TASK BRIEF: Two lines in the data below mark the range: the one with "Agregar al carrito" and the one with "materiales, instrucciones de". Return both, along with every line between them, exactly.
== Segment start ==
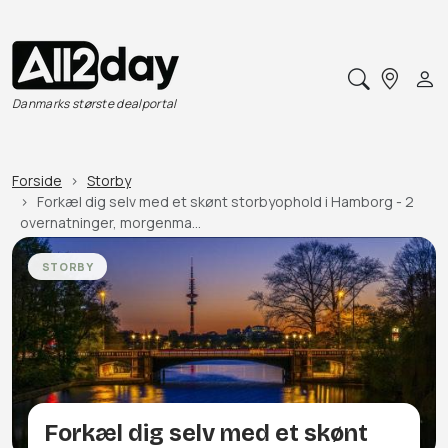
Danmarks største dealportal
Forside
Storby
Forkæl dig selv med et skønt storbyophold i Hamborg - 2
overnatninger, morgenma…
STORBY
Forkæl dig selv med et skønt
== Segment end ==
== Segment start ==
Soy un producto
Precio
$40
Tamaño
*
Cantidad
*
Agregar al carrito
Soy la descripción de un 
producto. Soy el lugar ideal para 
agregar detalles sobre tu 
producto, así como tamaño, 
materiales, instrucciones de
== Segment end ==
RESULT OF THIS TASK:
Agregar al carrito
Soy la descripción de un 
producto. Soy el lugar ideal para 
agregar detalles sobre tu 
producto, así como tamaño, 
materiales, instrucciones de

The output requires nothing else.